Yaratıcımızın bizleri kardeş kıldığı insanların oluk oluk kanları akarken ve gözyaşları sel olup çağlarken bizlerin keyfimizden ve konforumuzdan fedakârlık yapmadan hayatımızı sürdürmemiz yakışık alan uygun bir durum mudur?
Onlar zalimlerin zulmü altında inlerken aldığımız nefes bize dar gelmiyorsa, yuttuğumuz lokmalar boğazımızda düğümlenip kalmıyorsa, o acıların çaresizliğini içimizde hissetmiyorsak nerede kaldı bizim kardeşliğimiz, nerede kaldı Müslümanlığımız?

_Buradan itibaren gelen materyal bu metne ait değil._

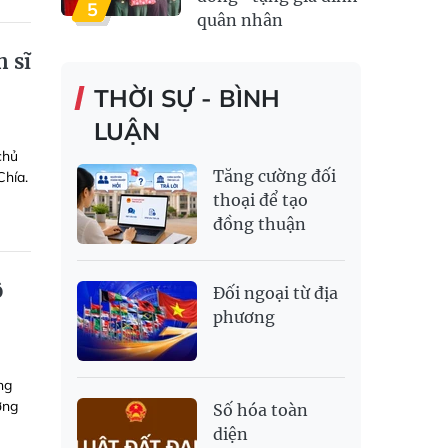
5
quân nhân
n sĩ
THỜI SỰ - BÌNH
LUẬN
chủ
Tăng cường đối
Chía.
thoại để tạo
đồng thuận
ộ
Đối ngoại từ địa
phương
ng
ờng
Số hóa toàn
diện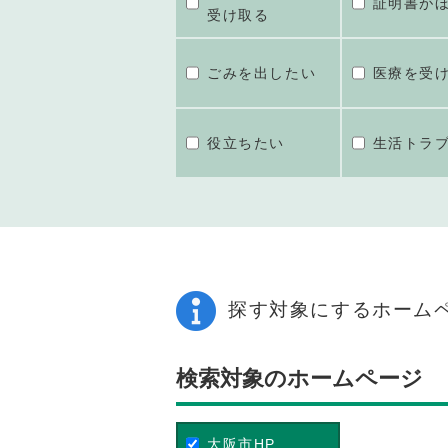
証明書が
受け取る
ごみを出したい
医療を受
役立ちたい
生活トラ
探す対象にするホーム
検索対象のホームページ
大阪市HP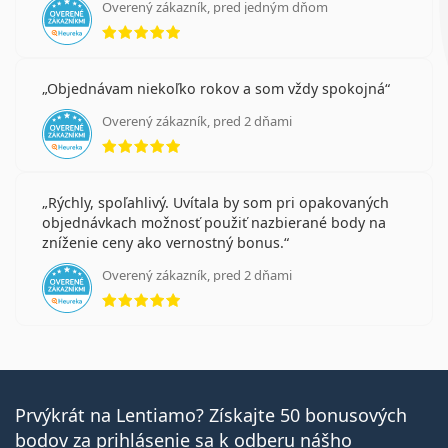
Overený zákazník, pred jedným dňom
hodnotenie 5 z 5
Objednávam niekoľko rokov a som vždy spokojná
Overený zákazník, pred 2 dňami
hodnotenie 5 z 5
Rýchly, spoľahlivý. Uvítala by som pri opakovaných
objednávkach možnosť použiť nazbierané body na
zníženie ceny ako vernostný bonus.
Overený zákazník, pred 2 dňami
hodnotenie 5 z 5
Prvýkrát na Lentiamo? Získajte 50 bonusových
bodov za prihlásenie sa k odberu nášho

Allah’ım; Müslümanlara yardım eyle, tüm Müslümanları zalimlerin zulmünden kurtar… Zalimleri, Müslümanları yok etmek isteyen güçleri ve onlarla beraber olan içimizdeki hainleri kahreyle…
Ey Rabbimiz; bize acı, bize merhamet eyle, bizi bağışla, bize gücümüzün üstünde yük yükleme, kaldıramayacağımız acılar gösterme, Müslümanları İslâm düşmanlarına karşı muzaffer eyle…
Kâbe’yi yıkmaya gelen Ebrehe’nin ordusunu ve fillerini, gönderdiğin ebabil kuşları ile darmadağın ettiğin gibi, senin son dinini ve Müslümanları ortadan kaldırmak isteyen zalim çağdaş Firavun ordularını da zillete düşür, perişan eyle Allah’ım…
İçimizdeki bazı beyinsizlerin işledikleri yüzünden bizi helâk etme Allah’ım…
Milli şairimiz Mehmet Akif Ersoy’un ülkemizin içine düştüğü o karanlık günlerdeki feryadını, Müslümanlar üzerindeki zulmün zirveye ulaştığı bugünlerde de hatırlamamak mümkün mü?
“Yâ Râb!.. Bu uğursuz gecenin yok mu sabâhı, Mahşerde mi bîçârelerin yoksa felâhı?..”
Karanlık gecelerin sona erdiği nurlu sabahlarda buluşmak dileğiyle mutlu yarınlar efendim.